For that is exactly it. If we show ourselves and our colleagues a fraction of the kindness and compassion we grant our patients, we could create a culture within medicine in which doctors take care of themselves and each another. Asking for help gave me the space I needed to recover. I wasn’t thrown off my training program or told I was unfit to practice. Addressing modifiable factors in my working schedule and environment allowed me to put changes in place to make recovery sustainable in the context of a medical career.

Acknowledging our vulnerability engenders an empathy that makes us better doctors. Facing our struggles is strength, not weakness, and accepting that we are worthy of the care traditionally reserved for patients will allow us to heal ourselves.

References

1.     Joseph DI, Onek J. Confidentiality in psychiatry. In: Bloch S, Chodoff P, Green SA, editors. Psychiatric ethics. Oxford: Oxford University Press; 1999. pp. 105–140.

2.     Davidson S, Schattner P. Doctors' health-seeking behaviour: a questionnaire survey. Med J Aust. 2003;179(6):302–305. 

3.     Rosvold EO, Bjertness E. Illness behaviour among Norwegian physicians. Scand J Public Health. 2002;30(2):125–132. 

4.     Richards C. The health of doctors. Physician heal thyself — but how? London: King's Fund Publishing Office; 1989. 

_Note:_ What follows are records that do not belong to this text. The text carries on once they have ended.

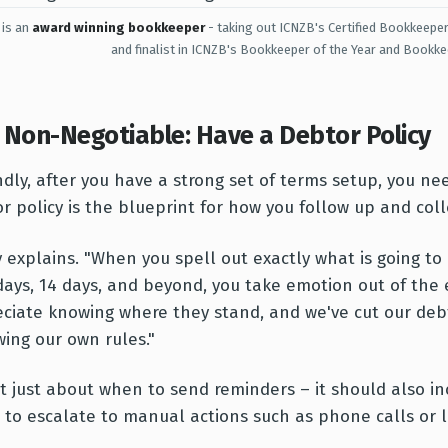
 is an
award winning bookkeeper
- taking out ICNZB's Certified Bookkeeper
and finalist in ICNZB's Bookkeeper of the Year and Bookke
 Non-Negotiable: Have a Debtor Policy
dly, after you have a strong set of terms setup, you nee
r policy is the blueprint for how you follow up and colle
 explains. "When you spell out exactly what is going t
days, 14 days, and beyond, you take emotion out of the 
ciate knowing where they stand, and we've cut our deb
wing our own rules."
n't just about when to send reminders – it should also in
to escalate to manual actions such as phone calls or le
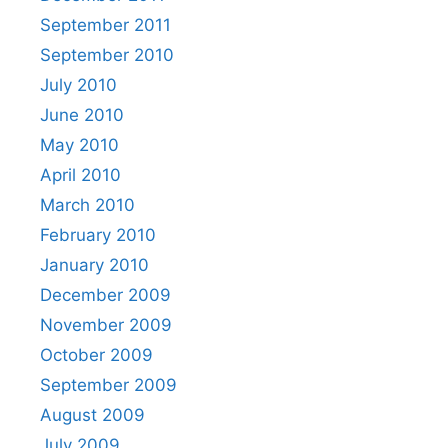
September 2011
September 2010
July 2010
June 2010
May 2010
April 2010
March 2010
February 2010
January 2010
December 2009
November 2009
October 2009
September 2009
August 2009
July 2009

5.     Brooks SK, Gerada C, Chalder T et al. . Review of literature on the mental health of doctors: are specialist services needed? J Ment Health 2011;20:146–56.

6.     Fromme E, Hebert R, Carrese J. Self-doctoring: a qualitative study of physicians with cancer. J Fam Pract. 2004;53(4):299–306. 

7.     McKevitt C, Morgan M. Anomalous patients: the experiences of doctors with an illness. Sociol Health Illn. 1997;19(5):644–667.

8.     Doust J, Del Mar C. Why do doctors use treatments that do not work? BMJ. 2004;328(7438):474–475.